In [None]:
# Boring Installation Stuff - takes 2-5 minutes
!sh load.sh

# Helps you get the packages you don't have
import sys
!{sys.executable} -m pip install opencv-python

# Import all other packages
from datascience import *
from ultralytics import YOLO
from PIL import Image
from ipywidgets.widgets import IntSlider, interact_manual

import numpy as np
import cv2

import matplotlib.pyplot as plt
%matplotlib inline


# Some useful helper functions
def show_image(im, size=None):
    "Shows an image from a NumPy array"
    fig, ax = plt.subplots(figsize=size)
    ax.imshow(im, cmap="gray", vmin=0, vmax=255)
    ax.set_xticks([])
    ax.set_yticks([])

def read_video(path):
    "Reads a video file into NumPy array"
    frames = []

    cap = cv2.VideoCapture(path)
    ret = True
    for _ in np.arange(40):
        ret, img = cap.read() 
        if ret:
            frames.append(cv2.cvtColor(img, cv2.COLOR_BGR2RGB))
    return np.stack(frames, axis=0)

# Lecture 31: Working with Images, Computer Vision

## Image Data

Images are just two-dimensional arrays.
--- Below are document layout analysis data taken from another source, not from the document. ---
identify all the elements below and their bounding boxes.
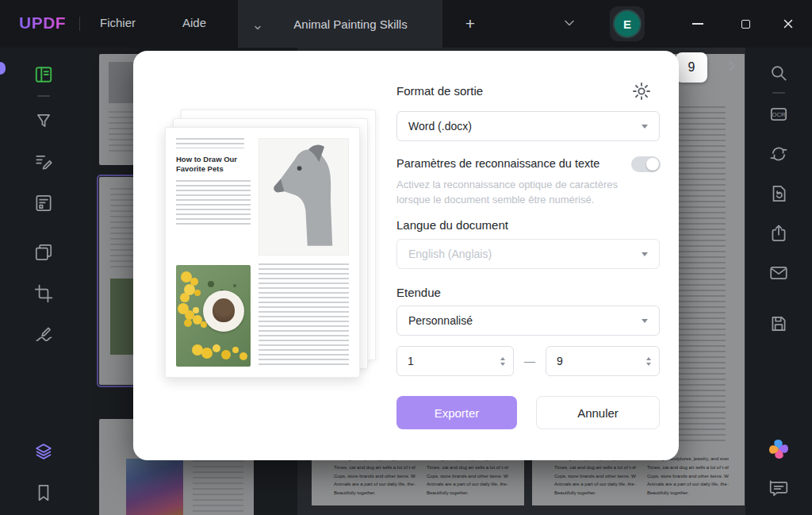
ocr-settings-label: Paramètres de reconnaissance du texte <box>396 157 619 170</box>
spinner-buttons[interactable] <box>646 357 659 366</box>
range-value: Personnalisé <box>408 314 473 327</box>
maximize-button[interactable] <box>731 14 760 33</box>
close-window-button[interactable] <box>774 14 802 33</box>
titlebar: UPDF Fichier Aide Animal Painting Skills… <box>0 0 812 48</box>
format-label: Format de sortie <box>396 84 483 98</box>
page-to-value: 9 <box>557 355 563 367</box>
range-select[interactable]: Personnalisé <box>396 306 660 336</box>
updf-logo: UPDF <box>19 13 66 33</box>
search-icon[interactable] <box>763 57 795 89</box>
ocr-icon[interactable]: OCR <box>763 98 795 130</box>
cancel-button[interactable]: Annuler <box>536 396 660 429</box>
range-label: Etendue <box>396 286 441 299</box>
range-separator: — <box>515 346 544 376</box>
close-icon <box>783 18 794 29</box>
comment-tool-icon[interactable] <box>28 105 59 136</box>
dog-portrait-circle <box>203 290 244 332</box>
comment-panel-icon[interactable] <box>763 472 795 504</box>
avatar: E <box>615 11 640 37</box>
preview-photo-dog <box>176 265 251 367</box>
account-button[interactable]: E <box>610 6 645 41</box>
email-icon[interactable] <box>763 257 795 289</box>
updf-ai-icon[interactable] <box>763 432 795 464</box>
format-select[interactable]: Word (.docx) <box>396 111 660 141</box>
preview-dog-sketch <box>259 138 349 256</box>
left-toolbar <box>0 48 87 515</box>
edit-tool-icon[interactable] <box>28 146 59 178</box>
save-icon[interactable] <box>763 308 795 340</box>
minimize-icon <box>692 23 703 25</box>
collapse-panel-chevron-icon[interactable] <box>726 59 737 76</box>
tab-dropdown-icon[interactable] <box>254 20 262 34</box>
export-dialog: How to Draw Our Favorite Pets <box>133 51 679 460</box>
layers-icon[interactable] <box>28 436 59 467</box>
thumbnail-view-icon[interactable] <box>28 59 59 90</box>
export-button[interactable]: Exporter <box>396 396 517 429</box>
page-to-input[interactable]: 9 <box>546 346 660 376</box>
ocr-hint: Activez la reconnaissance optique de car… <box>396 178 639 208</box>
crop-tool-icon[interactable] <box>28 278 59 309</box>
organize-pages-icon[interactable] <box>28 236 59 268</box>
menu-fichier[interactable]: Fichier <box>100 16 136 29</box>
toolbar-divider <box>37 95 50 97</box>
chevron-down-icon <box>642 125 648 129</box>
leaves <box>208 281 214 287</box>
page-refresh-icon[interactable] <box>763 178 795 209</box>
preview-text <box>176 180 251 226</box>
tab-title: Animal Painting Skills <box>273 17 407 31</box>
active-tool-indicator <box>0 62 6 75</box>
chevron-down-icon <box>642 252 648 256</box>
preview-text <box>259 263 349 367</box>
bookmark-icon[interactable] <box>28 477 59 509</box>
ocr-toggle[interactable] <box>631 156 661 172</box>
chevron-down-icon[interactable] <box>563 17 576 32</box>
signature-tool-icon[interactable] <box>28 319 59 351</box>
right-toolbar: OCR <box>745 48 812 515</box>
preview-title: How to Draw Our Favorite Pets <box>176 155 251 174</box>
preview-sheet-front: How to Draw Our Favorite Pets <box>165 127 360 378</box>
svg-text:OCR: OCR <box>772 111 786 118</box>
page-from-value: 1 <box>408 355 414 367</box>
page-from-input[interactable]: 1 <box>396 346 514 376</box>
preview-text <box>176 138 244 148</box>
gear-icon[interactable] <box>631 81 652 102</box>
spinner-buttons[interactable] <box>500 357 513 366</box>
page-number-input[interactable]: 9 <box>676 52 707 83</box>
language-label: Langue du document <box>396 218 508 232</box>
maximize-icon <box>741 20 750 29</box>
flowers <box>181 271 192 282</box>
document-tab[interactable]: Animal Painting Skills <box>238 0 442 48</box>
new-tab-button[interactable]: + <box>458 12 482 36</box>
flowers <box>192 344 203 356</box>
menu-aide[interactable]: Aide <box>182 16 206 29</box>
divider <box>79 17 80 31</box>
toolbar-divider <box>772 92 785 94</box>
convert-icon[interactable] <box>763 138 795 170</box>
chevron-down-icon <box>642 319 648 323</box>
share-icon[interactable] <box>763 217 795 249</box>
language-value: English (Anglais) <box>408 248 492 260</box>
toggle-knob <box>646 158 659 171</box>
form-tool-icon[interactable] <box>28 187 59 219</box>
language-select[interactable]: English (Anglais) <box>396 239 660 269</box>
minimize-button[interactable] <box>684 14 712 33</box>
flowers <box>178 303 189 314</box>
format-value: Word (.docx) <box>408 120 472 133</box>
You can think about them as several **arrays within one larger array**.

In [None]:
# Here is an example of a 3x3 image
im = make_array(
    make_array(0, 255, 0),
    make_array(255, 0, 255),
    make_array(0, 255, 0),
)
im

We can show our image using the helper `show_image` function that uses `matplotlib`'s `imshow` method.

In [None]:
show_image(im)

Now we can create images with specific shades of black or white.

In [None]:
# Create an image of all black pixels
black = make_array(
    make_array(0, 0, 0),
    make_array(0, 0, 0),
    make_array(0, 0, 0),
)

# Create an image of all white pixels
white = make_array(
    make_array(255, 255, 255),
    make_array(255, 255, 255),
    make_array(255, 255, 255),
)

# Create an image of all grey pixels
grey = make_array(
    make_array(125, 125, 125),
    make_array(125, 125, 125),
    make_array(125, 125, 125),
)

In [None]:
show_image(black)

In [None]:
show_image(white)

In [None]:
show_image(grey)

<div style="width:125px; margin:0 auto;"><b>(back to slides)</b></div>

## What About Color?

Color images consist of **three color channels**, RGB, which represent the intensity of that particular color for every pixel. Every pixel has a value for **each color channel**. For example, a **red pixel** should have the following channel values: `R=255, G=0, B=0`

In [None]:
# Create a red pixel using the array methods
red_pixel = make_array(255, 0, 0)

In [None]:
# Create an image using all red pixels
red = make_array(
    make_array(red_pixel, red_pixel, red_pixel),
    make_array(red_pixel, red_pixel, red_pixel),
    make_array(red_pixel, red_pixel, red_pixel)
)
red

In [None]:
show_image(red)

In [None]:
# Create a green and blue pixel like before
green_pixel = make_array(0, 255, 0)
blue_pixel = make_array(0, 0, 255)

In [None]:
# Create an image using green and blue pixels
green_blue = make_array(
    make_array(green_pixel, blue_pixel, green_pixel),
    make_array(green_pixel, blue_pixel, green_pixel),
    make_array(green_pixel, blue_pixel, green_pixel)
)
show_image(green_blue)

We can combine each color channel in the following way to make **purple** and **orange**.

In [None]:
purple_pixel = make_array(100, 0, 255)
yellow_pixel = make_array(255, 150, 0)

cool_image = make_array(
    make_array(purple_pixel, blue_pixel, red_pixel),
    make_array(green_pixel, yellow_pixel, green_pixel),
    make_array(red_pixel, blue_pixel, purple_pixel)
)
show_image(cool_image)

## Loading in Your Own Images

Rather than manually creating our image arrays, we can load in our own images to the notebook

In [None]:
kevin = plt.imread("kevin.jpg")
kevin

In [None]:
show_image(kevin, size=(6, 8))

We can figure out the **dimensions of our image** by using the `.shape` attribute. We see that the output shape is actually three-dimensional.

In [None]:
print(f"The image of kevin is {kevin.shape[0]} pixels tall \
and {kevin.shape[1]} pixels wide, and has {kevin.shape[2]} channels")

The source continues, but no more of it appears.